Instructions to follow:
What lines in the records below mention "godeffrogi"? List them all.
=== Section Start ===
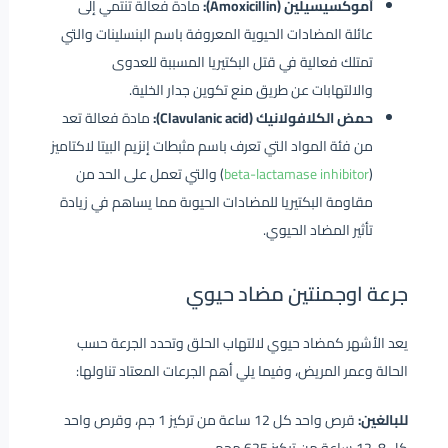
أموكسيسيلين (Amoxicillin):
مادة فعالة تنتمي إلى
عائلة المضادات الحيوية المعروفة باسم البنسلينات والتي
تمتلك فعالية في قتل البكتيريا المسببة للعدوى
والالتهابات عن طريق منع تكوين جدار الخلية.
حمض الكلافولانيك (Clavulanic acid):
مادة فعالة تعد
من فئة المواد التي تعرف باسم مثبطات إنزيم البيتا لاكتاميز
(
beta-lactamase inhibitor
) والتي تعمل على الحد من
مقاومة البكتيريا للمضادات الحيوىة مما يساهم في زيادة
تأثير المضاد الحيوي.
جرعة اوجمنتين مضاد حيوي
يعد الأشهر كمضاد حيوي لالتهاب الحلق وتحدد الجرعة حسب
الحالة وعمر المريض، وفيما يلي أهم الجرعات المعتاد تناولها:
للبالغين:
قرص واحد كل 12 ساعة من تركيز 1 جم، وقرص واحد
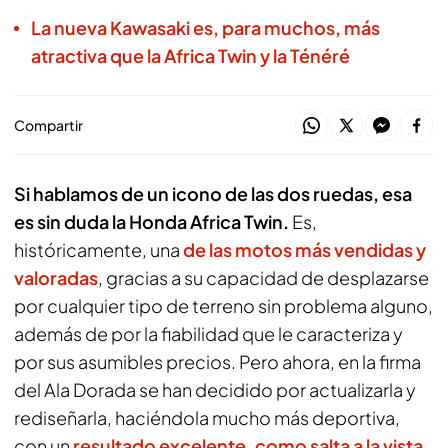
La nueva Kawasaki es, para muchos, más
atractiva que la Africa Twin y la Ténéré
Compartir
Si hablamos de un icono de las dos ruedas, esa
es sin duda la Honda Africa Twin.
Es,
históricamente, una
de las motos más vendidas y
valoradas
, gracias a su capacidad de desplazarse
por cualquier tipo de terreno sin problema alguno,
además de por la fiabilidad que le caracteriza y
por sus asumibles precios. Pero ahora, en la firma
del Ala Dorada se han decidido por actualizarla y
rediseñarla, haciéndola mucho más deportiva,
con un
resultado excelente, como salta a la vista
.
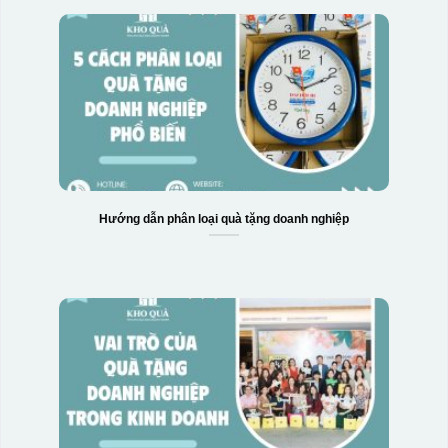
Hộp xi 2 cốc
Hướng dẫn phân loại quà tặng doanh nghiệp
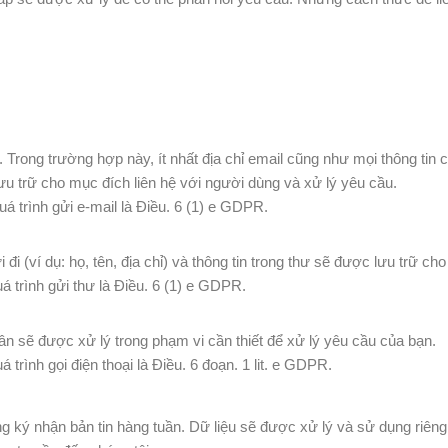
 Trong trường hợp này, ít nhất địa chỉ email cũng như mọi thông tin 
lưu trữ cho mục đích liên hệ với người dùng và xử lý yêu cầu.
á trình gửi e-mail là Điều. 6 (1) e GDPR.
 đi (ví dụ: họ, tên, địa chỉ) và thông tin trong thư sẽ được lưu trữ c
á trình gửi thư là Điều. 6 (1) e GDPR.
nhân sẽ được xử lý trong phạm vi cần thiết để xử lý yêu cầu của bạn.
 trình gọi điện thoại là Điều. 6 đoạn. 1 lit. e GDPR.
 ký nhận bản tin hàng tuần. Dữ liệu sẽ được xử lý và sử dụng riêng 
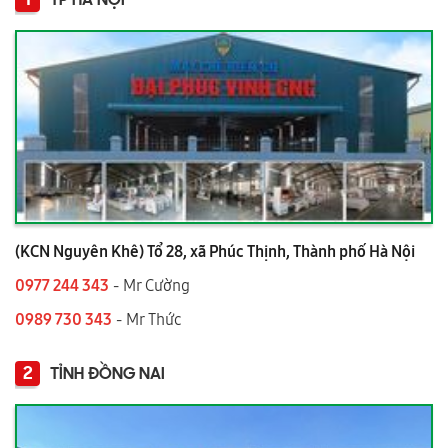
1
TP HÀ NỘI
(KCN Nguyên Khê) Tổ 28, xã Phúc Thịnh, Thành phố Hà Nội
0977 244 343
- Mr Cường
0989 730 343
- Mr Thức
2
TỈNH ĐỒNG NAI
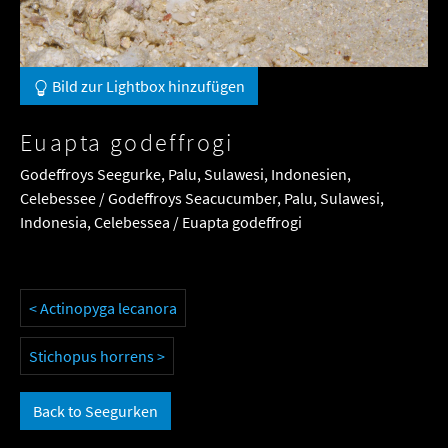
Bild zur Lightbox hinzufügen
Euapta godeffrogi
Godeffroys Seegurke, Palu, Sulawesi, Indonesien,
Celebessee / Godeffroys Seacucumber, Palu, Sulawesi,
Indonesia, Celebessea / Euapta godeffrogi
< Actinopyga lecanora
Stichopus horrens >
Back to Seegurken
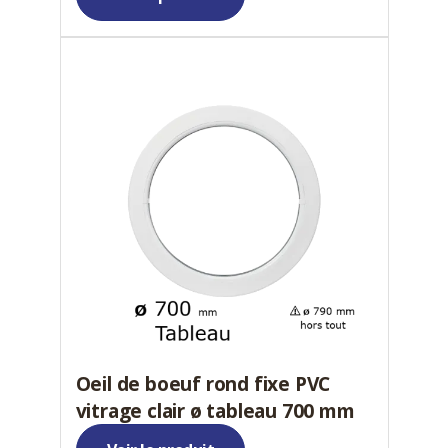
Oeil de boeuf rond fixe PVC
vitrage clair ø tableau 700 mm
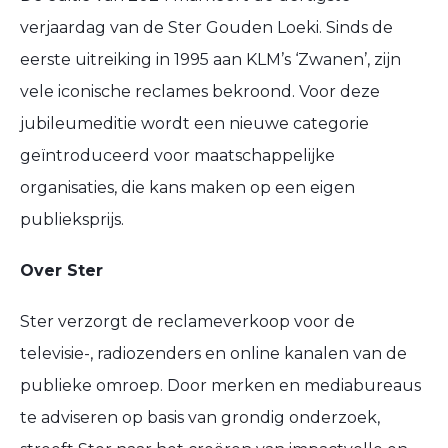
verjaardag van de Ster Gouden Loeki. Sinds de
eerste uitreiking in 1995 aan KLM’s ‘Zwanen’, zijn
vele iconische reclames bekroond. Voor deze
jubileumeditie wordt een nieuwe categorie
geïntroduceerd voor maatschappelijke
organisaties, die kans maken op een eigen
publieksprijs.
Over Ster
Ster verzorgt de reclameverkoop voor de
televisie-, radiozenders en online kanalen van de
publieke omroep. Door merken en mediabureaus
te adviseren op basis van grondig onderzoek,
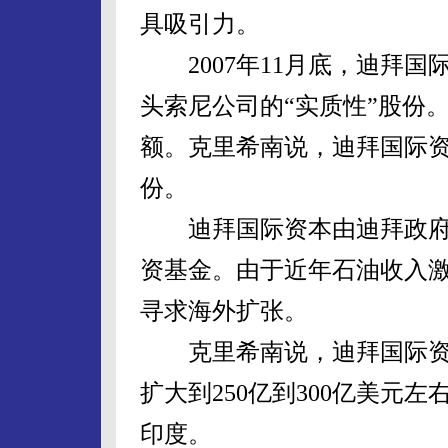
具吸引力。
2007年11月底，迪拜国
头索尼公司的“实质性”股份
额。克里希南说，迪拜国际
份。
迪拜国际资本由迪拜政府完
资基金。由于近年石油收入
寻求海外扩张。
克里希南说，迪拜国际资本
扩大到250亿到300亿美元
印度。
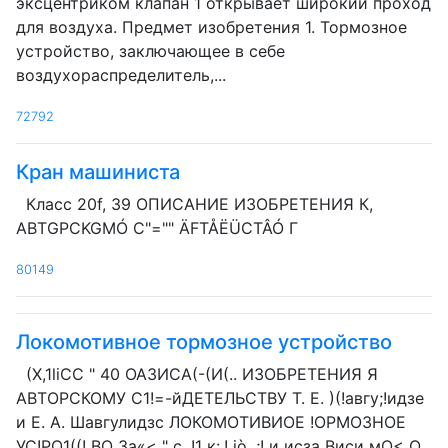
эксцентриком клапан 1 открывает широкий проход
для воздуха. Предмет изобретения 1. Тормозное
устройство, заключающее в себе
воздухораспределитель,...
72792
Кран машиниста
Класс 20f, 39 ОПИСАНИЕ ИЗОБРЕТЕНИЯ К,
ABTGPCKGMÓ C"="" ÄFTÅËÜCTÂÓ Г
80149
Локомотивное тормозное устройство
(X,1liCC " 40 ОАЗИСА(-(И(.. ИЗОБРЕТЕНИЯ Я
АВТОРСКОМУ С1!=-йДЕТЕЛЬСТВУ T. Е. )(!авгу;!идзе
и E. А. Шавгулидзс ЛОКОМОТИВИОЕ !ОРМОЗНОЕ
УС!РО1((! ВО За«< " с. !1 к:.! iò .;! и исза Виси мО< О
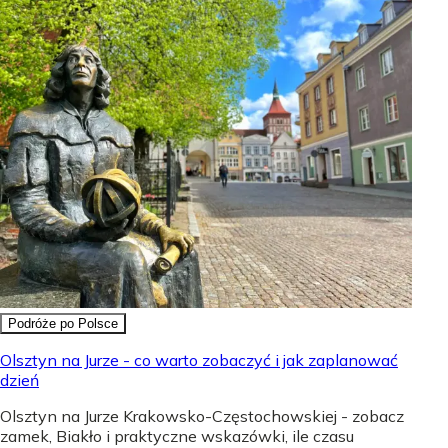
Podróże po Polsce
Olsztyn na Jurze - co warto zobaczyć i jak zaplanować
dzień
Olsztyn na Jurze Krakowsko-Częstochowskiej - zobacz
zamek, Biakło i praktyczne wskazówki, ile czasu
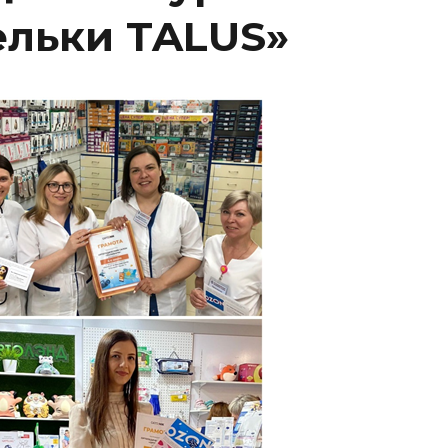
ельки TALUS»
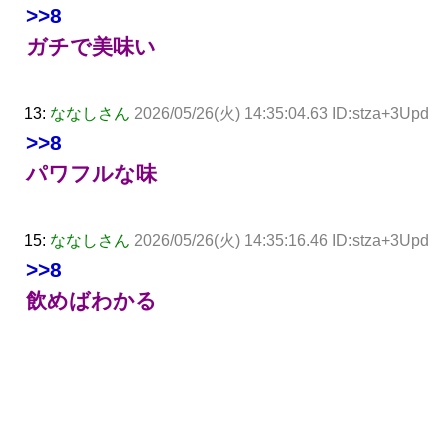
>>8
ガチで美味い
13:
ななしさん
2026/05/26(火) 14:35:04.63 ID:stza+3Upd
>>8
パワフルな味
15:
ななしさん
2026/05/26(火) 14:35:16.46 ID:stza+3Upd
>>8
飲めばわかる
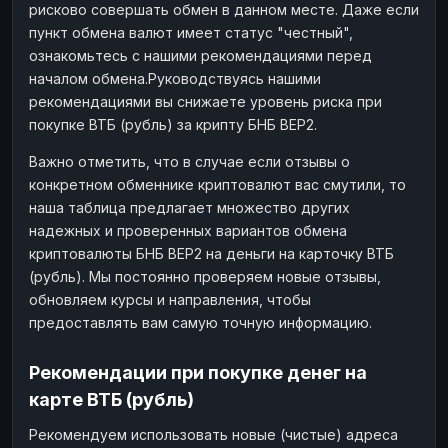
рисково совершать обмен в данном месте. Даже если
пункт обмена валют имеет статус "честный",
ознакомьтесь с нашими рекомендациями перед
началом обмена.Руководствуясь нашими
рекомендациями вы снижаете уровень риска при
покупке ВТБ (рубль) за крипту БНБ BEP2.
Важно отметить, что в случае если отзывы о
конкретном обменнике криптовалют вас смутили, то
наша таблица предлагает множество других
надежных и проверенных вариантов обмена
криптовалюты БНБ BEP2 на деньги на карточку ВТБ
(рубль). Мы постоянно проверяем новые отзывы,
обновляем курсы и направления, чтобы
предоставлять вам самую точную информацию.
Рекомендации при покупке денег на
карте ВТБ (рубль)
Рекомендуем использовать новые (чистые) адреса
=== Section End ===
Exercise result:
Euapta godeffrogi
Indonesia, Celebessea / Euapta godeffrogi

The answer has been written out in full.